── TASK DATA

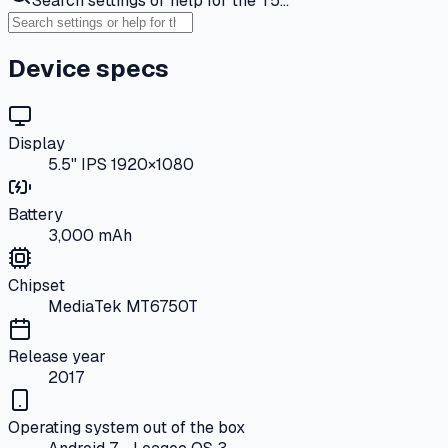
Search settings or help for the T5…
Device specs
Display
5.5" IPS 1920×1080
Battery
3,000 mAh
Chipset
MediaTek MT6750T
Release year
2017
Operating system out of the box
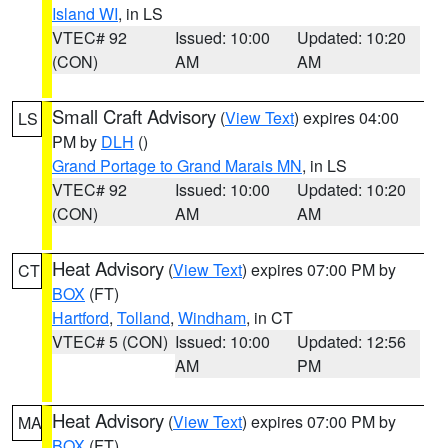
Island WI
, in LS
VTEC# 92
Issued: 10:00
Updated: 10:20
(CON)
AM
AM
Small Craft Advisory
(
View Text
) expires 04:00
LS
PM by
DLH
()
Grand Portage to Grand Marais MN
, in LS
VTEC# 92
Issued: 10:00
Updated: 10:20
(CON)
AM
AM
Heat Advisory
(
View Text
) expires 07:00 PM by
CT
BOX
(FT)
Hartford
,
Tolland
,
Windham
, in CT
VTEC# 5 (CON)
Issued: 10:00
Updated: 12:56
AM
PM
Heat Advisory
(
View Text
) expires 07:00 PM by
MA
BOX
(FT)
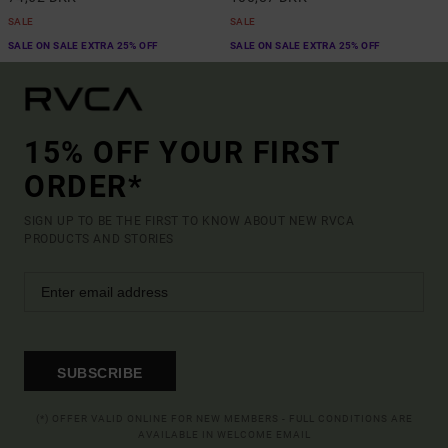
SALE
SALE
SALE ON SALE EXTRA 25% OFF
SALE ON SALE EXTRA 25% OFF
15% OFF YOUR FIRST
ORDER*
SIGN UP TO BE THE FIRST TO KNOW ABOUT NEW RVCA
PRODUCTS AND STORIES
SUBSCRIBE
(*) OFFER VALID ONLINE FOR NEW MEMBERS - FULL CONDITIONS ARE
AVAILABLE IN WELCOME EMAIL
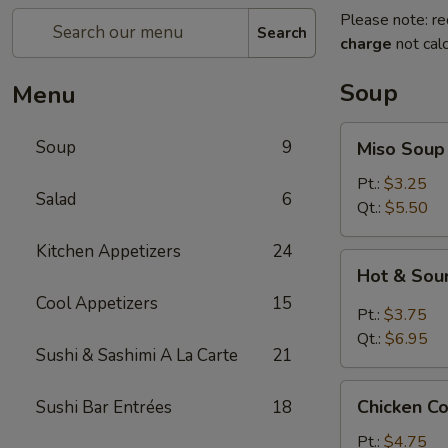
Please note: re
Search
charge
not calc
Soup
Menu
Miso
Soup
9
Miso Soup
Soup
Pt.:
$3.25
Salad
6
Qt.:
$5.50
Kitchen Appetizers
24
Hot
Hot & Sou
&
Cool Appetizers
15
Sour
Pt.:
$3.75
Soup
Qt.:
$6.95
Sushi & Sashimi A La Carte
21
Chicken
Chicken C
Sushi Bar Entrées
18
Corn
Soup
Pt.:
$4.75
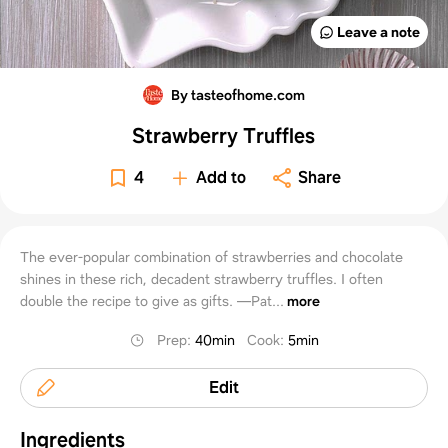
Leave a note
By tasteofhome.com
Strawberry Truffles
4
Add to
Share
The ever-popular combination of strawberries and chocolate
shines in these rich, decadent strawberry truffles. I often
double the recipe to give as gifts. —Pat...
more
Prep
:
40min
Cook
:
5min
Edit
Ingredients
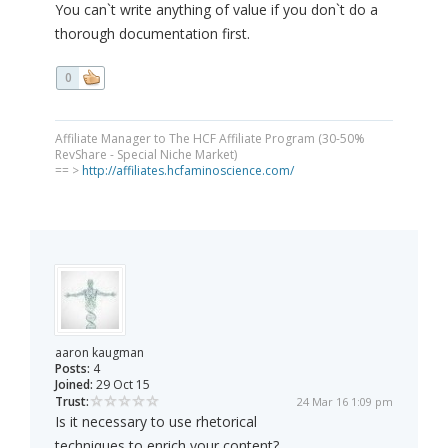
You can`t write anything of value if you don`t do a
thorough documentation first.
0
Affiliate Manager to The HCF Affiliate Program (30-50%
RevShare - Special Niche Market)
== >
http://affiliates.hcfaminoscience.com/
aaron kaugman
Posts:
4
Joined:
29 Oct 15
Trust:
24 Mar 16 1:09 pm
Is it necessary to use rhetorical
techniques to enrich your content?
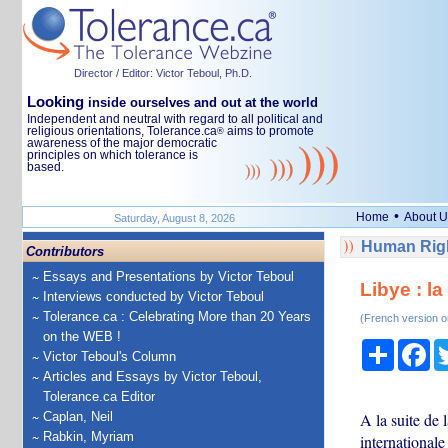
Director / Editor: Victor Teboul, Ph.D.
Looking
inside ourselves and out at the world
Independent and neutral with regard to all political and
religious orientations, Tolerance.ca
aims to promote
®
awareness of the major democratic
principles on which tolerance is
based.
•
Home
About U
Saturday, August 8, 2026
Human Righ
Contributors
Essays and Presentations by Victor Teboul
Libye : l
Interviews conducted by Victor Teboul
Tolerance.ca : Celebrating More than 20 Years
(French version o
on the WEB !
Share
Fa
Victor Teboul's Column
Articles and Essays by Victor Teboul,
Tolerance.ca Editor
Caplan, Neil
A la suite de
Rabkin, Myriam
internationale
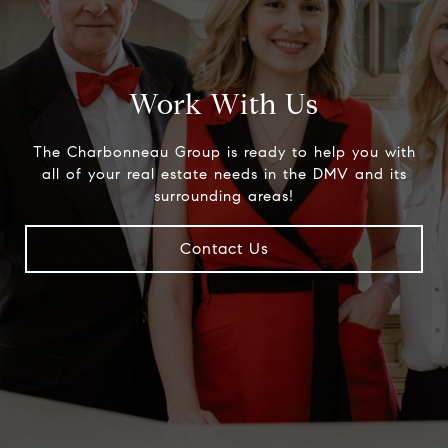
Work With Us
The Charbonneau Group is ready to help you with
all of your real estate needs in the DMV and its
surrounding areas!
Contact Us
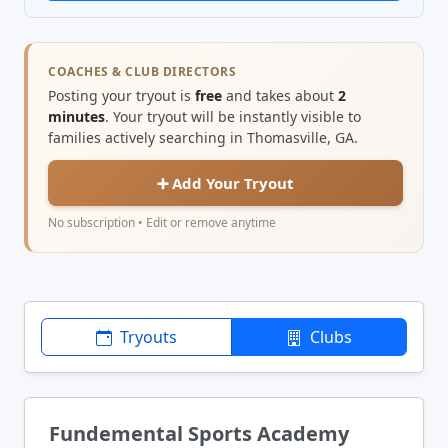
COACHES & CLUB DIRECTORS
Posting your tryout is
free
and takes about
2
minutes
. Your tryout will be instantly visible to
families actively searching in Thomasville, GA.
➕ Add Your Tryout
No subscription • Edit or remove anytime
Tryouts
Clubs
Fundemental Sports Academy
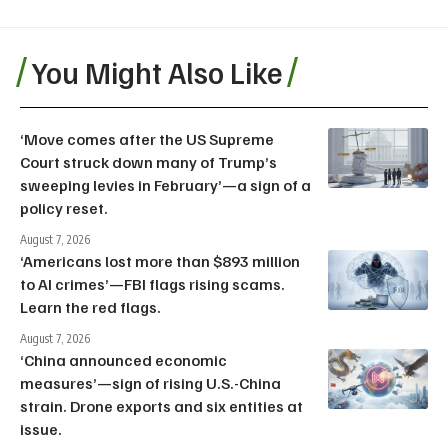
You Might Also Like
‘Move comes after the US Supreme
Court struck down many of Trump’s
sweeping levies in February’—a sign of a
policy reset.
August 7, 2026
‘Americans lost more than $893 million
to AI crimes’—FBI flags rising scams.
Learn the red flags.
August 7, 2026
‘China announced economic
measures’—sign of rising U.S.-China
strain. Drone exports and six entities at
issue.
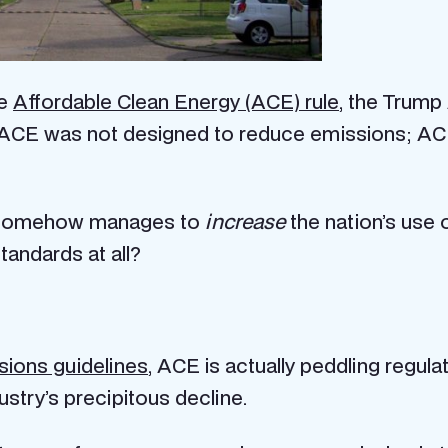
he
Affordable Clean Energy (ACE) rule
, the Trump
s: ACE was not designed to reduce emissions; A
at somehow manages to
increase
the nation’s use 
andards at all?
sions guidelines
, ACE is actually peddling regul
ustry’s precipitous decline.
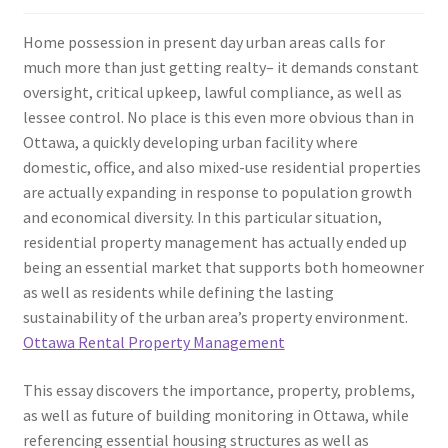
Home possession in present day urban areas calls for
much more than just getting realty– it demands constant
oversight, critical upkeep, lawful compliance, as well as
lessee control. No place is this even more obvious than in
Ottawa, a quickly developing urban facility where
domestic, office, and also mixed-use residential properties
are actually expanding in response to population growth
and economical diversity. In this particular situation,
residential property management has actually ended up
being an essential market that supports both homeowner
as well as residents while defining the lasting
sustainability of the urban area’s property environment.
Ottawa Rental Property Management
This essay discovers the importance, property, problems,
as well as future of building monitoring in Ottawa, while
referencing essential housing structures as well as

────

(REQUIRED ACTION) Determine the count of lines that include the word "than" in the listing, and state nothing but that count.

(TASK ANSWER) 4